I’m sure it irritates the current generation of school-age kids just as much as it used to bother me. No sooner are we past the Fourth of July then we start to hear those “Back to School” murmurings. I personally have not yet seen any ads, but I’ve heard my first few “save the dates,” and I know everything else is soon to follow.
It makes sense, then, to begin to talk about school-related stuff. Everybody, students and parents alike, is allowed a little anxiety around the coming school year. But let’s not forget there might be a few academically anxious parents (AAPs) of kids who might not even be looking at kindergarten for a few years. These AAPs might be wondering: At what age will I know whether or not my child is going to be a good student? And what should I be doing now to prepare him? While research is out there on these questions, there isn’t always agreement, and the answers aren’t always clear-cut. But let’s talk a little about what the specialists are saying.
We’re all familiar with that toddler who can sing, say, “MacArthur Park,” including the instrumental portion, perfectly and in its entirety. Does that translate to better school performance? One study in Britain looked down to age 22 months and found that good development then predicted success at age 10 years. Another study, this time on our side of the pond, found that reading at an earlier age predicted academic success during the grade school years. But before you start sending away for those grad school applications for your early reader, note a curiosity in the study: early reading was associated with less overall educational achievement.

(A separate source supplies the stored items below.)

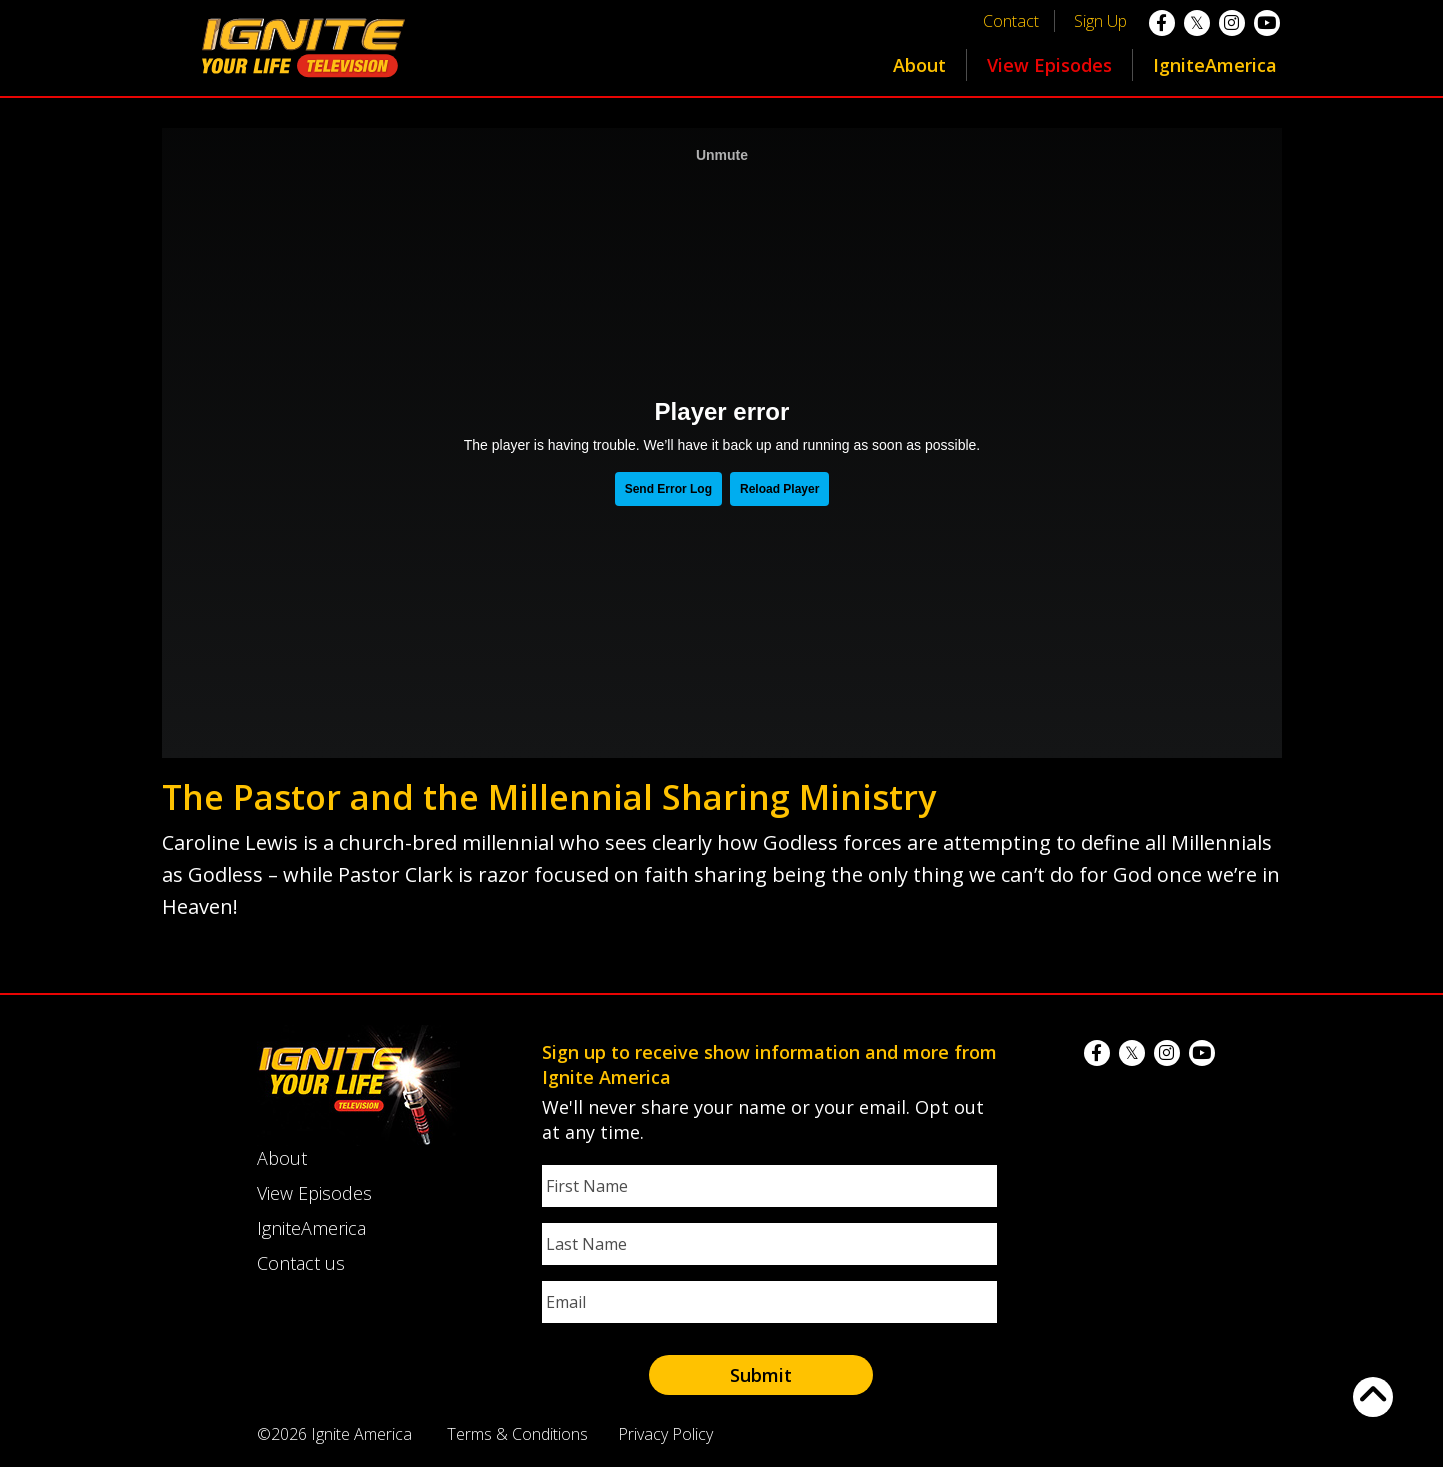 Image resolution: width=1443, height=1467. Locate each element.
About (919, 65)
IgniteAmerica (1215, 65)
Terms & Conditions (517, 1434)
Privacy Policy (665, 1434)
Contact (1011, 21)
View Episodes (1049, 65)
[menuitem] (920, 65)
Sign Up (1100, 21)
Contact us (301, 1263)
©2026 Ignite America (334, 1434) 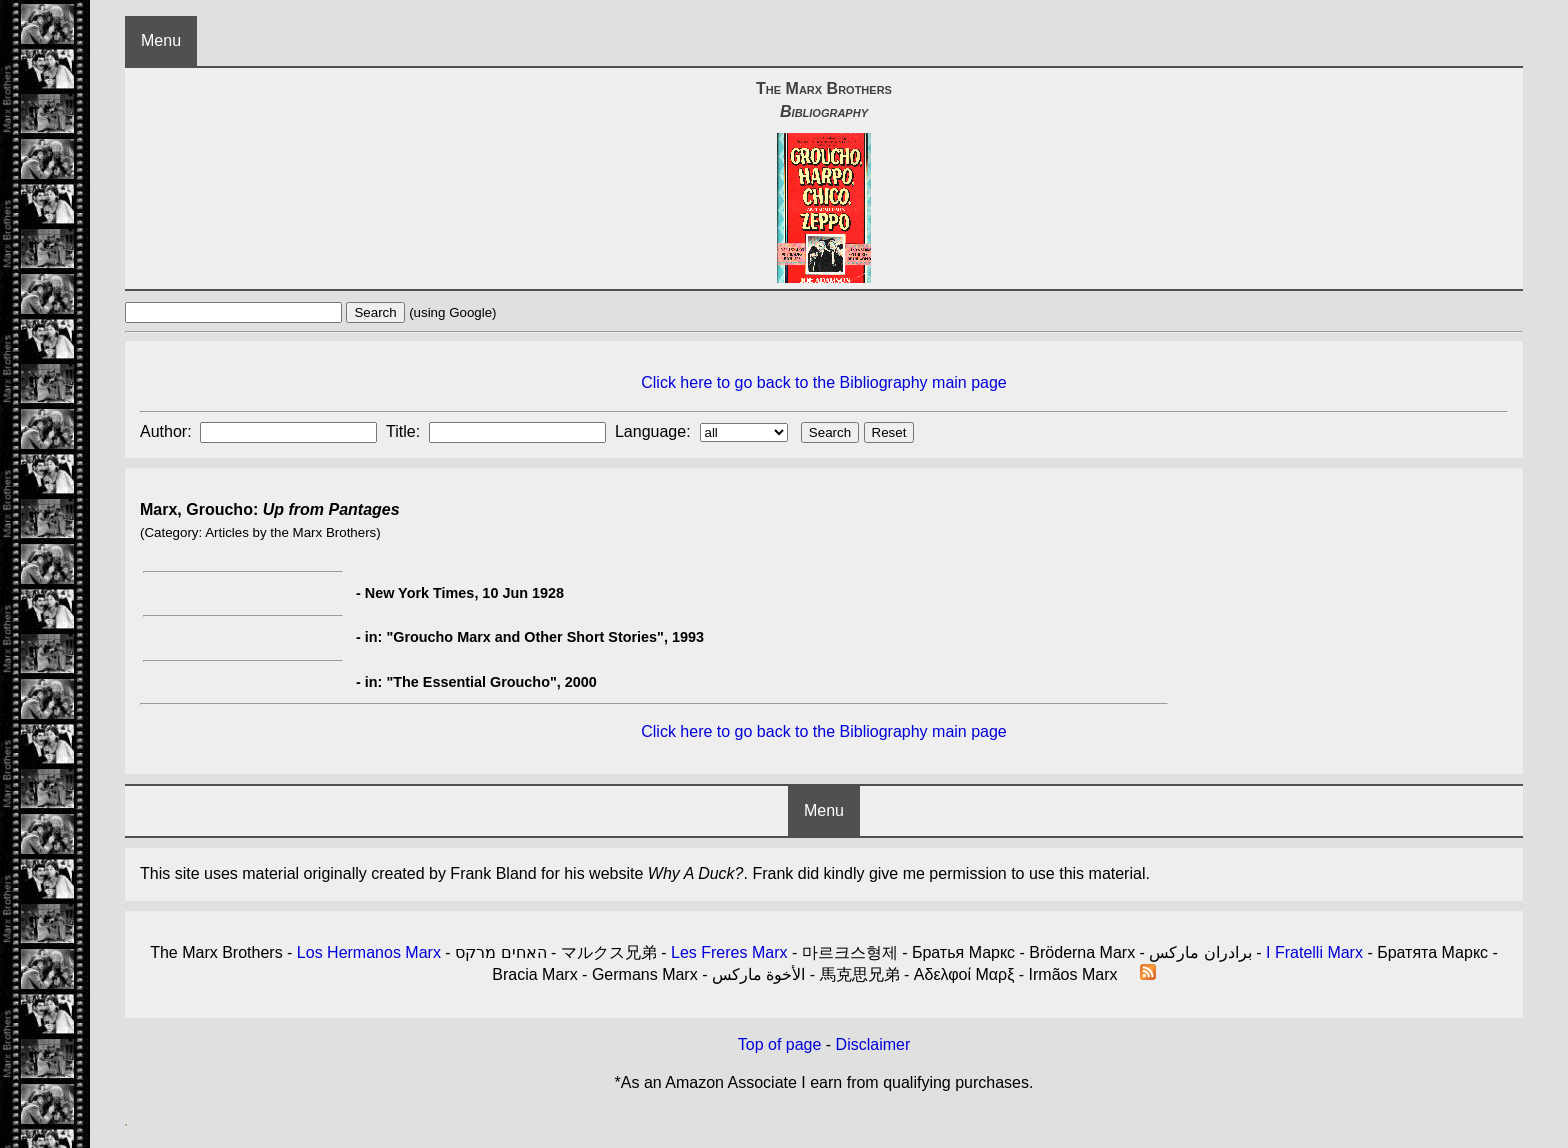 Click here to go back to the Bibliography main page (824, 382)
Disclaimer (873, 1044)
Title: (405, 431)
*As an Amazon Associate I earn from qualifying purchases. (824, 1082)
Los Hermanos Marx (369, 952)
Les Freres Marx (729, 952)
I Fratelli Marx (1314, 952)
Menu (161, 40)
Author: (168, 431)
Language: (655, 431)
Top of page (780, 1044)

Clearly, the messages are mixed, and you may not be able to predict how she will do. But there are some things you can do early on to increase her chances of success:
· Read to your child from an early age. Even in infancy, children can get used to the rhythm of speech, the turning of pages (assuming you have the old-fashioned, paper-type books), and associating pictures with words. Make it fun by letting her choose the book.
· Make sure you and your child play together! Choose some age-appropriate games that involve physical activity.
· Realize that those periodic doctor visits are not just “for the shots.” Your pediatrician will screen your child for problems with development. If any are found, it’s important to follow through with any referrals.
· Although you don’t need to enroll your child in an Ivy League nursery school, an appropriate preschool will help stimulate learning and development. If it’s not affordable, look to see if your child qualifies for Head Start.
We haven’t really answered the question of who will do well. But a lot of the activities that will prepare kids to take their best shot at school are things that are, well, fun to do for parents and kids alike. Include lots of them in your routines, and the seemingly more relaxed pace of summer is a great time to start. And remember: if that TV is off because the two of you are doing other things, that’s less back-to-school ads!